Design and materials
- Workmaster: Michael Perkhin and Yuri Nicolai
- Materials used: Bloodstone, ruby, diamonds, gold, platinum, aquamarine
- Height: 93 millimetres (3.7 in)
- Surprise: Replica cruiser Pamiat Azova

= Memory of Azov (Fabergé egg) =

1891 Imperial Fabergé egg

The Memory of Azov (or the Azova Egg) is a jewelled Easter egg made under the supervision of the Russian jeweller Peter Carl Fabergé in 1891 for Tsar Alexander III of Russia. It was presented by Alexander III as an Easter gift to his wife, the Tsarina Maria Feodorovna. It is currently held in the Kremlin Armoury Museum in Moscow.

== Design ==
Carved from a solid piece of heliotrope jasper, also known as bloodstone, the Memory of Azov Egg is decorated in the Louis XV style with a superimposed gold pattern of Rococo scrolls with brilliant diamonds and chased gold flowers. The broad flute gold bezel is set with a drop ruby and two diamonds that complete the clasp. The egg's interior is lined with green velvet.
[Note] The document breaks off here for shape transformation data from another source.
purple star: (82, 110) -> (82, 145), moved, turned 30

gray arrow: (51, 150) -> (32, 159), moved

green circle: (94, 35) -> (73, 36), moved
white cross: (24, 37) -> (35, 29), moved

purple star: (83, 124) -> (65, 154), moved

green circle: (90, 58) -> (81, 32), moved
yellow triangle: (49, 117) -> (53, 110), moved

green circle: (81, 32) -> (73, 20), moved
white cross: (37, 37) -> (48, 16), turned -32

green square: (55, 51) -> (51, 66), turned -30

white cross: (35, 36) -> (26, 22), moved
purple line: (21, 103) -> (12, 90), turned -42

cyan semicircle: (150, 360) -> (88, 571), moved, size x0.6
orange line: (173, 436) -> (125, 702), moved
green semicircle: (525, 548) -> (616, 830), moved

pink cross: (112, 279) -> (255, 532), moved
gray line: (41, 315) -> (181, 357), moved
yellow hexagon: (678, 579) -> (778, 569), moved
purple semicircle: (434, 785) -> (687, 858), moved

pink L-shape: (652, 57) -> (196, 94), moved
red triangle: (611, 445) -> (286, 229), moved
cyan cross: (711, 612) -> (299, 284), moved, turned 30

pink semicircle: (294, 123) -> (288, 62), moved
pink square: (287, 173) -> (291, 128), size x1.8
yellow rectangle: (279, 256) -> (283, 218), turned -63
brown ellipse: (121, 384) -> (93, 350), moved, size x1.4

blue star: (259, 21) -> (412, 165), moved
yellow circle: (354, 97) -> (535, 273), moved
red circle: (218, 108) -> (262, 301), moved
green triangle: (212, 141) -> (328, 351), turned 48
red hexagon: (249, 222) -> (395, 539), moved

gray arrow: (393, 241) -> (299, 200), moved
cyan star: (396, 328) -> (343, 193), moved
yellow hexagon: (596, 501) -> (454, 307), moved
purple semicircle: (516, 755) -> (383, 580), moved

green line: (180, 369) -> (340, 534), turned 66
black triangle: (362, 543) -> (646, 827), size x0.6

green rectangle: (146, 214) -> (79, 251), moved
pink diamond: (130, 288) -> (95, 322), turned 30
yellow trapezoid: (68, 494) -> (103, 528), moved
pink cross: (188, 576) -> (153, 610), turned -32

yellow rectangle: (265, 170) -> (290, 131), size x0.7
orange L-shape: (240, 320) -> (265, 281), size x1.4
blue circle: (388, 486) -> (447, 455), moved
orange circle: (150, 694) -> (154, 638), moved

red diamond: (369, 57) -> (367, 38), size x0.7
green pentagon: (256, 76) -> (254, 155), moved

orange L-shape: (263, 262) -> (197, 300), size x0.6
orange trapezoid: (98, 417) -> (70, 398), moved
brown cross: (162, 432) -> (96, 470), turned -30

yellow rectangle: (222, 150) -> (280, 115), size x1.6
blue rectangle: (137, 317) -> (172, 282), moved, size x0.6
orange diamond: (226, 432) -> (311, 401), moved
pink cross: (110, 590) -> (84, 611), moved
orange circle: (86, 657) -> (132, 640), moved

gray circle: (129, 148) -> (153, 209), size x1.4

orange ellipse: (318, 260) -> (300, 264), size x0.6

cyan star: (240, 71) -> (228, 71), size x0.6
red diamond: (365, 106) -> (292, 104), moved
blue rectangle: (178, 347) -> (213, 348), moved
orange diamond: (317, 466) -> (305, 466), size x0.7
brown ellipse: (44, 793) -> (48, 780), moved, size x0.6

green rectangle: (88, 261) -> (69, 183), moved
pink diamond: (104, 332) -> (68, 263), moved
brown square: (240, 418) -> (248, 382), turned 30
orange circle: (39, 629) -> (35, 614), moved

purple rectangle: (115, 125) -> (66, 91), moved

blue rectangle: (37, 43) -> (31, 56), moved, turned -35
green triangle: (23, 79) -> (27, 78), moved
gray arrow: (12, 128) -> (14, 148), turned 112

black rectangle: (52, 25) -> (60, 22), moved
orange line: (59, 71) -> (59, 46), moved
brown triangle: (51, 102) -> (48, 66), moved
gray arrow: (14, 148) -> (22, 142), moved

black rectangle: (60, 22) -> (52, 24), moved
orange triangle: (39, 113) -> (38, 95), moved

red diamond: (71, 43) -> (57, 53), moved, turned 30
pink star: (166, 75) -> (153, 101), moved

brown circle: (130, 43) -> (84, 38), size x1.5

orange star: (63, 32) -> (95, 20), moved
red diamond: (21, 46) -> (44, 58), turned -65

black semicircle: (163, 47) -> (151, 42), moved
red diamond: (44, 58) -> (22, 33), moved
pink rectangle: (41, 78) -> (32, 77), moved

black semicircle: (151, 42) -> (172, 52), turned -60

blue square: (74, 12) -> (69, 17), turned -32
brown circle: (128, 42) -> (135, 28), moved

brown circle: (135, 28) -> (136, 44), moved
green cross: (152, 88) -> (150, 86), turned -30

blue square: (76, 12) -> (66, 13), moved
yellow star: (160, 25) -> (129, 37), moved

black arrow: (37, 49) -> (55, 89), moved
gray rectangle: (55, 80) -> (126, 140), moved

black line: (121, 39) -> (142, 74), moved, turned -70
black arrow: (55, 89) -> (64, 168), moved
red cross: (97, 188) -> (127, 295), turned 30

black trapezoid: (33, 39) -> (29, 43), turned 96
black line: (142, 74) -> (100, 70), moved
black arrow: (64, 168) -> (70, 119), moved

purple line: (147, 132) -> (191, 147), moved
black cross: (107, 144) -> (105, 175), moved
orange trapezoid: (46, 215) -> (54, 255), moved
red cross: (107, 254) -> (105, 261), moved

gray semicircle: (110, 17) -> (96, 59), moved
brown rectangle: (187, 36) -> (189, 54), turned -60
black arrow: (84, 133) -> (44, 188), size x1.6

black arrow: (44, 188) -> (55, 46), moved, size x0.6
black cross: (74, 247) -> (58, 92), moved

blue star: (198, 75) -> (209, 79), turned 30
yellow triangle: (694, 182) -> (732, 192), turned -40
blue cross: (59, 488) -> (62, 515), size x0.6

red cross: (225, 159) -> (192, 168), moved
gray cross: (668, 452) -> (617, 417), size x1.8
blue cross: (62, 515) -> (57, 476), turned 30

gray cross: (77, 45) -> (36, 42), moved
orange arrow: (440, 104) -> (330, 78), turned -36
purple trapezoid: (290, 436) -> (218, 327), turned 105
The design of the piece is based on the egg-shaped bonbonnières in the Rococo style.

== Surprise ==
The surprise contained within is a miniature replica of the Imperial Russian Navy cruiser Pamiat Azova (Memory of Azov), executed in red and yellow gold and platinum with small diamonds for windows, set on a piece of aquamarine representing the water. The name "Azov" appears on the ship's stern. The plate has a golden frame with a loop, enabling the model to be removed from the egg.

== History ==

The egg commemorates the voyage made by Tsarevitch Nicholas and Grand Duke George of Russia aboard the Pamiat Azova to the Far East in 1890. The trip was made after a suggestion by their parents to broaden the outlook of the future Tsar and his brother. At the time, Grand Duke George was suffering from tuberculosis, and the voyage only exacerbated it. Tsarevitch Nicholas was also the victim of an attempted assassination ("Ōtsu incident") whilst in Japan and sustained a serious head wound. Although the Tsarina was presented with the egg before these events occurred, it apparently was never one of her favourite eggs.